Artisanal products are sold not only directly through growers and food producers. They’re increasingly found on the menus of area restaurants.
Josiah’s Coffeehouse Cafe uses artisanal producers for its bread, pasta, coffee and tea.
The coffee is from a Seattle micro-roaster called Caffe Vita.
“They are an incredible company working to roast beans to perfection,” owner Steve Hildebrand said. “Their coffee beans produce coffee that is rich, full-bodied but never bitter – a unique attribute in the coffee business.”
The teas are from Maryland-based Paromi Teas, which Hilldebrand said “steep to perfection.”

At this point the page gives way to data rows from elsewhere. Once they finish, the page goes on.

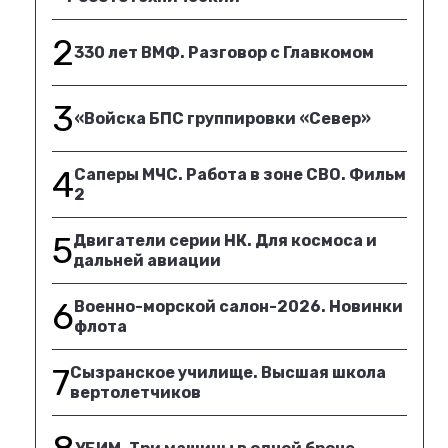
2
330 лет ВМФ. Разговор с Главкомом
3
«Войска БПС группировки «Север»
4
Саперы МЧС. Работа в зоне СВО. Фильм
2
5
Двигатели серии НК. Для космоса и
дальней авиации
6
Военно-морской салон-2026. Новинки
флота
7
Сызранское училище. Высшая школа
вертолетчиков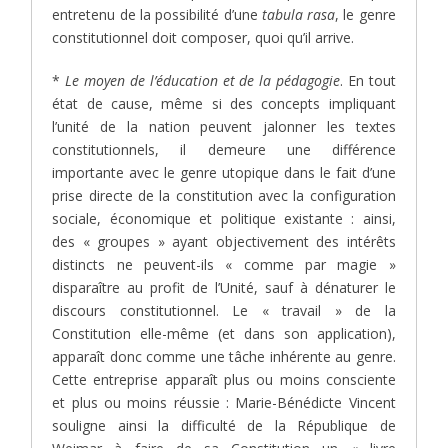
entretenu de la possibilité d’une
tabula rasa
, le genre
constitutionnel doit composer, quoi qu’il arrive.
*
Le moyen de l’éducation et de la pédagogie
. En tout
état de cause, même si des concepts impliquant
l’unité de la nation peuvent jalonner les textes
constitutionnels, il demeure une différence
importante avec le genre utopique dans le fait d’une
prise directe de la constitution avec la configuration
sociale, économique et politique existante : ainsi,
des « groupes » ayant objectivement des intérêts
distincts ne peuvent-ils « comme par magie »
disparaître au profit de l’Unité, sauf à dénaturer le
discours constitutionnel. Le « travail » de la
Constitution elle-même (et dans son application),
apparaît donc comme une tâche inhérente au genre.
Cette entreprise apparaît plus ou moins consciente
et plus ou moins réussie : Marie-Bénédicte Vincent
souligne ainsi la difficulté de la République de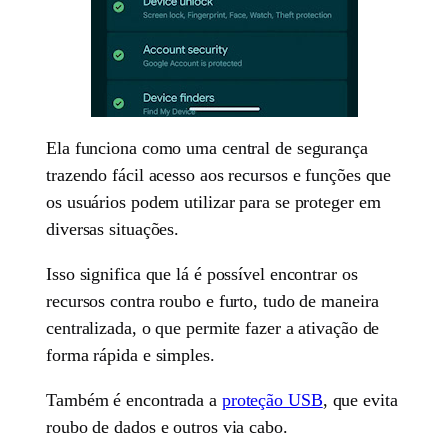
Ela funciona como uma central de segurança
trazendo fácil acesso aos recursos e funções que
os usuários podem utilizar para se proteger em
diversas situações.
Isso significa que lá é possível encontrar os
recursos contra roubo e furto, tudo de maneira
centralizada, o que permite fazer a ativação de
forma rápida e simples.
Também é encontrada a
proteção USB
, que evita
roubo de dados e outros via cabo.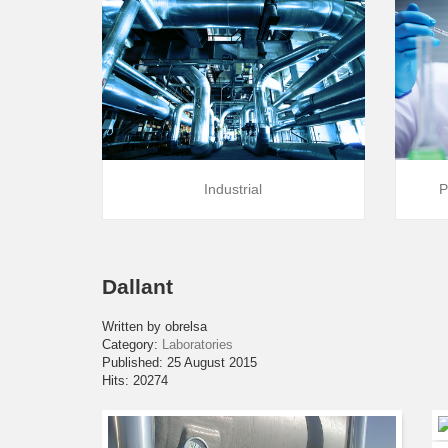
Industrial
P
Dallant
Written by
obrelsa
Category:
Laboratories
Published: 25 August 2015
Hits: 20274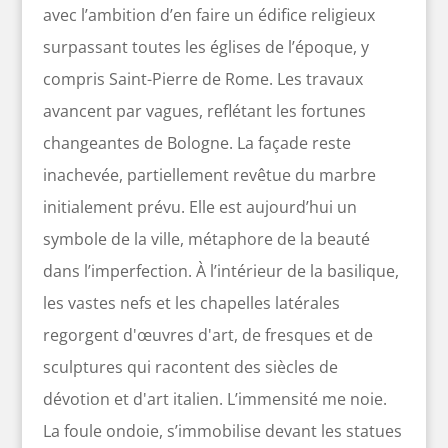
avec l’ambition d’en faire un édifice religieux
surpassant toutes les églises de l’époque, y
compris Saint-Pierre de Rome. Les travaux
avancent par vagues, reflétant les fortunes
changeantes de Bologne. La façade reste
inachevée, partiellement revêtue du marbre
initialement prévu. Elle est aujourd’hui un
symbole de la ville, métaphore de la beauté
dans l’imperfection. À l’intérieur de la basilique,
les vastes nefs et les chapelles latérales
regorgent d'œuvres d'art, de fresques et de
sculptures qui racontent des siècles de
dévotion et d'art italien. L’immensité me noie.
La foule ondoie, s’immobilise devant les statues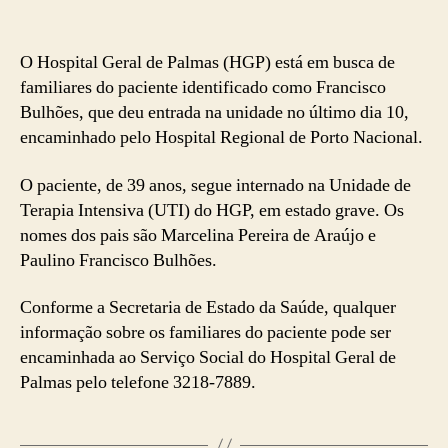
O Hospital Geral de Palmas (HGP) está em busca de
familiares do paciente identificado como Francisco
Bulhões, que deu entrada na unidade no último dia 10,
encaminhado pelo Hospital Regional de Porto Nacional.
O paciente, de 39 anos, segue internado na Unidade de
Terapia Intensiva (UTI) do HGP, em estado grave. Os
nomes dos pais são Marcelina Pereira de Araújo e
Paulino Francisco Bulhões.
Conforme a Secretaria de Estado da Saúde, qualquer
informação sobre os familiares do paciente pode ser
encaminhada ao Serviço Social do Hospital Geral de
Palmas pelo telefone 3218-7889.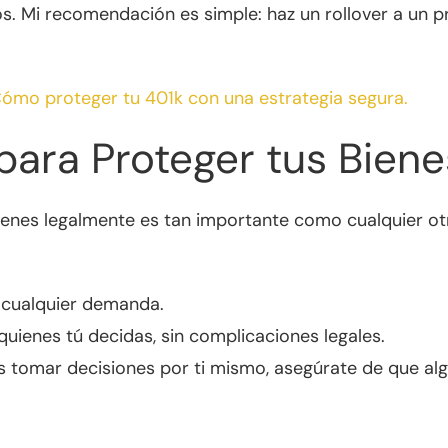
os. Mi recomendación es simple: haz un rollover a un 
ómo proteger tu 401k con una estrategia segura.
para Proteger tus Biene
bienes legalmente es tan importante como cualquier ot
e cualquier demanda.
quienes tú decidas, sin complicaciones legales.
 tomar decisiones por ti mismo, asegúrate de que algu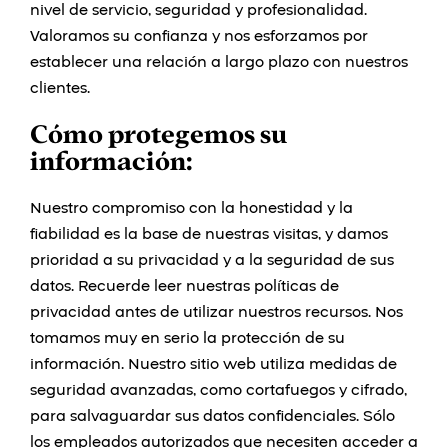
nivel de servicio, seguridad y profesionalidad.
Valoramos su confianza y nos esforzamos por
establecer una relación a largo plazo con nuestros
clientes.
Cómo protegemos su
información:
Nuestro compromiso con la honestidad y la
fiabilidad es la base de nuestras visitas, y damos
prioridad a su privacidad y a la seguridad de sus
datos. Recuerde leer nuestras políticas de
privacidad antes de utilizar nuestros recursos. Nos
tomamos muy en serio la protección de su
información. Nuestro sitio web utiliza medidas de
seguridad avanzadas, como cortafuegos y cifrado,
para salvaguardar sus datos confidenciales. Sólo
los empleados autorizados que necesiten acceder a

He also carries pastas from Artisan Italian from Alcester, Iowa, poblano peppers from Nikki’s Mexican Grocery on East Eighth Street and bread from new-to-the-neighborhood Breadico, which Hildebrand calls “the best breads I have ever had.”
Providing fresh, locally grown ingredients also continues to gain importance to restaurants.
Carnaval Brazilian Grill has taken the concept to whole new level. When the restaurant added a four-season room recently, a 16-foot wall of herbs was part of the design. Fifteen herb varieties including fresh basil, mint and pineapple sage, and strawberries are just some of the 400 plants.
General manager Todd Burns said he is proud of the vertical garden. Not only does it utilize a big wall, but it adds a unique fragrance.
He got the idea after attending food shows where hydroponic systems were displayed.
“The garden is a learning process,” Burns said. “But it has been a unique way to have fresh, sustainable herbs and produce at our fingertips for drinks and food. What is better than fresh-picked mint for mojitos?”